In the same way that you would pay attention to your appearance before an interview, you should pay attention to the presentation of your application. Make sure you use correct spellings, sentence and paragraph structure and get your grammar right. And don’t forget, this is a letter, set it out using addresses and correct greetings to endings; if you start Dear Sir/Madam, end your letter as Yours faithfully, if you start Dear Mr X, end your letter as Yours sincerely.
Read the job description and person specification to find out what skills the employer seeks in the ideal candidate. Identify the three most important skills and write specific examples from your own experience to show you possess those skills. Use the STAR technique to structure your examples (Situation, Task, Action and Result).

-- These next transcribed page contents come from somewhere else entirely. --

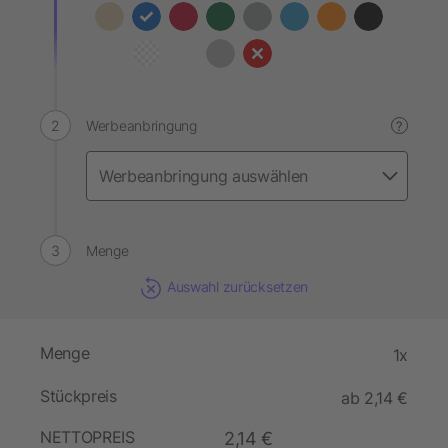
Werbeanbringung
?
Menge
Auswahl zurücksetzen
Menge
1x
Stückpreis
ab 2,14 €
NETTOPREIS
2,14 €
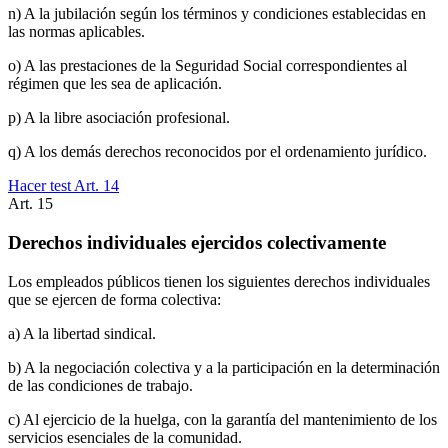
n) A la jubilación según los términos y condiciones establecidas en
las normas aplicables.
o) A las prestaciones de la Seguridad Social correspondientes al
régimen que les sea de aplicación.
p) A la libre asociación profesional.
q) A los demás derechos reconocidos por el ordenamiento jurídico.
Hacer test Art.
14
Art.
15
Derechos individuales ejercidos colectivamente
Los empleados públicos tienen los siguientes derechos individuales
que se ejercen de forma colectiva:
a) A la libertad sindical.
b) A la negociación colectiva y a la participación en la determinación
de las condiciones de trabajo.
c) Al ejercicio de la huelga, con la garantía del mantenimiento de los
servicios esenciales de la comunidad.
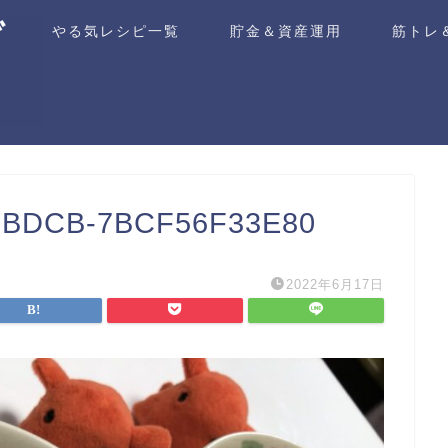
ム
やる気レシピ一覧
貯金＆資産運用
筋トレ
-BDCB-7BCF56F33E80
2022年6月17日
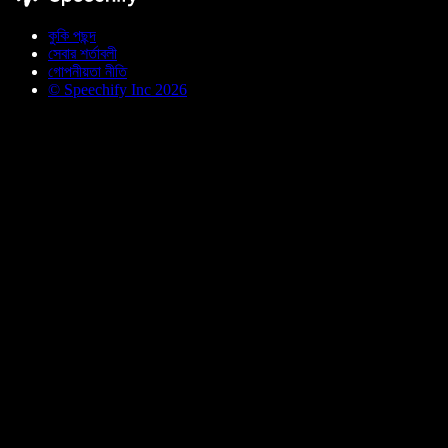
কুকি পছন্দ
সেবার শর্তাবলী
গোপনীয়তা নীতি
© Speechify Inc 2026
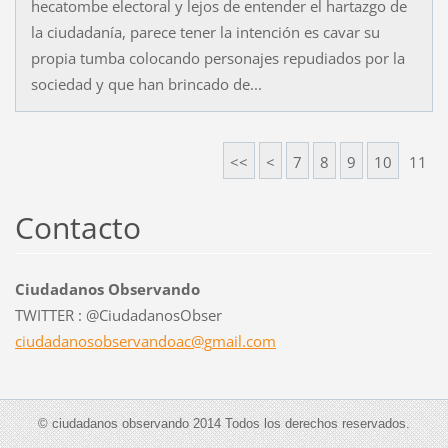
hecatombe electoral y lejos de entender el hartazgo de
la ciudadanía, parece tener la intención es cavar su
propia tumba colocando personajes repudiados por la
sociedad y que han brincado de...
<<
<
7
8
9
10
11
Contacto
Ciudadanos Observando
TWITTER : @CiudadanosObser
ciudadan
osobserv
andoac@g
mail.com
© ciudadanos observando 2014 Todos los derechos reservados.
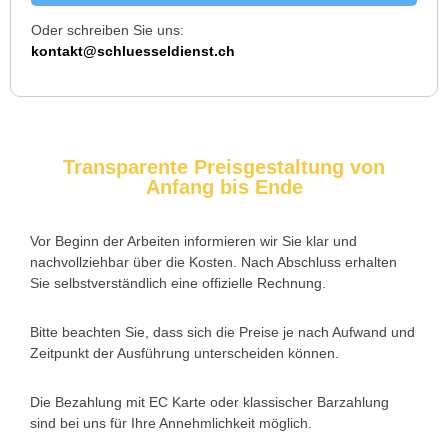
Oder schreiben Sie uns:
Ich musste wegen eines abgebrochenen Schlüssels den
kontakt@schluesseldienst.ch
Service rufen. Techniker war schnell da, aber das Ersatzteil
(Zylinder) war nicht sofort verfügbar. Kam am nächsten Tag.
Trotzdem zufrieden.
Transparente Preisgestaltung von
Anfang bis Ende
Daniel W. aus Uster
D
Vor Beginn der Arbeiten informieren wir Sie klar und
nachvollziehbar über die Kosten. Nach Abschluss erhalten
Zuverlässiger Service bei einem verlorenen Haustürschlüssel.
Sie selbstverständlich eine offizielle Rechnung.
Die Tür wurde ohne Kratzer geöffnet, nur der Preis war leicht
höher als erwartet – aber nachvollziehbar erklärt.
Bitte beachten Sie, dass sich die Preise je nach Aufwand und
Zeitpunkt der Ausführung unterscheiden können.
Die Bezahlung mit EC Karte oder klassischer Barzahlung
Nadine H. aus Aadorf
N
sind bei uns für Ihre Annehmlichkeit möglich.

Research the employer; look at their website, check their social media, read their recruitment information, peruse their annual report and five year plan, talk to current or recent employees and see what’s written about them in the press. What impresses you from this research? Include two or three reasons why you would want to work for them following this research, and link this to your own experience or background (if possible).
Why the role?
Read and understand the job role, and explain what motivates you about the job. It could be the knowledge you’d be using or learning, the day to day tasks, the chance to liaise with outside agencies or the skills you’d use.
If you like the sound of the role, be enthusiastic in your cover letter. Explain why you are just what they are looking for and then flatter them by explaining why they are also right for you.